"""
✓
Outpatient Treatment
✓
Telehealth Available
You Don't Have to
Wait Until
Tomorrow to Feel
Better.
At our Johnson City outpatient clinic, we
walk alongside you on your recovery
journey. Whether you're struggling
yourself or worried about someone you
"""
"""
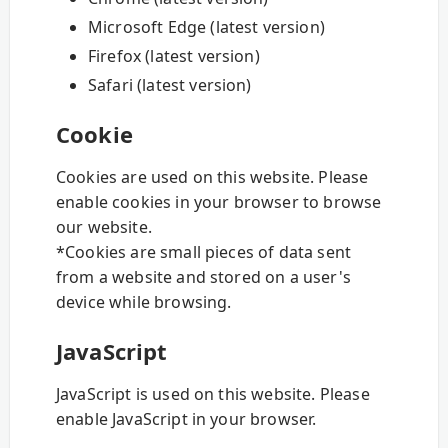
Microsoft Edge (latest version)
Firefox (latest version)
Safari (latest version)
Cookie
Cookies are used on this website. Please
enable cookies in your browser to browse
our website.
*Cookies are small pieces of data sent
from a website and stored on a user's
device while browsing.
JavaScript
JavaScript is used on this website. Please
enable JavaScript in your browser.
"""
EXERCISE AIM »
Each line above where the word "this" occurs should be copied out.

WRITTEN RESPONSE »
Cookies are used on this website. Please
JavaScript is used on this website. Please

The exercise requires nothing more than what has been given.